— PROVIDED DATA —
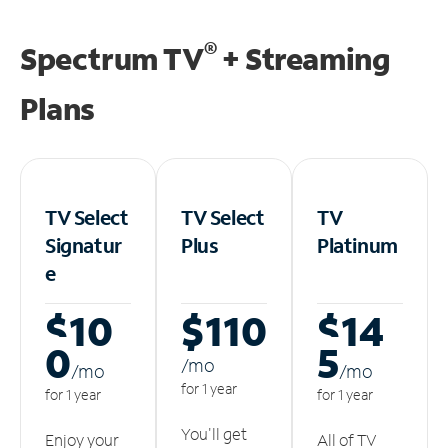
®
Spectrum TV
+ Streaming
Plans
TV Select
TV Select
TV
Signatur
Plus
Platinum
e
$10
$110
$14
0
5
/m
o
/m
o
/m
o
for 1 year
for 1 year
for 1 year
You'll get
Enjoy your
All of TV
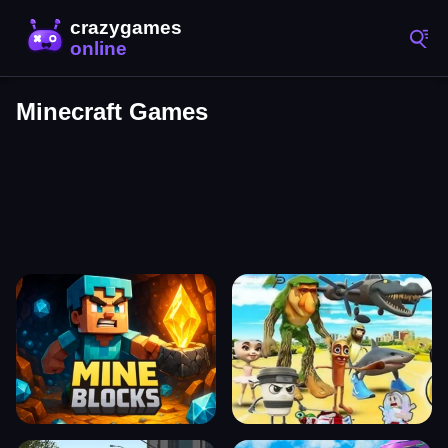
Minecraft Games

— INSTRUCTIONS FOR THE TASK —
Send back the data above word for word, with the pictures left out.

— TASK RESPONSE —
®
Spectrum TV
+ Streaming
Plans
TV Select
TV Select
TV
Signatur
Plus
Platinum
e
$10
$110
$14
0
5
/m
o
/m
o
/m
o
for 1 year
for 1 year
for 1 year
You'll get
Enjoy your
All of TV
Minecraft Games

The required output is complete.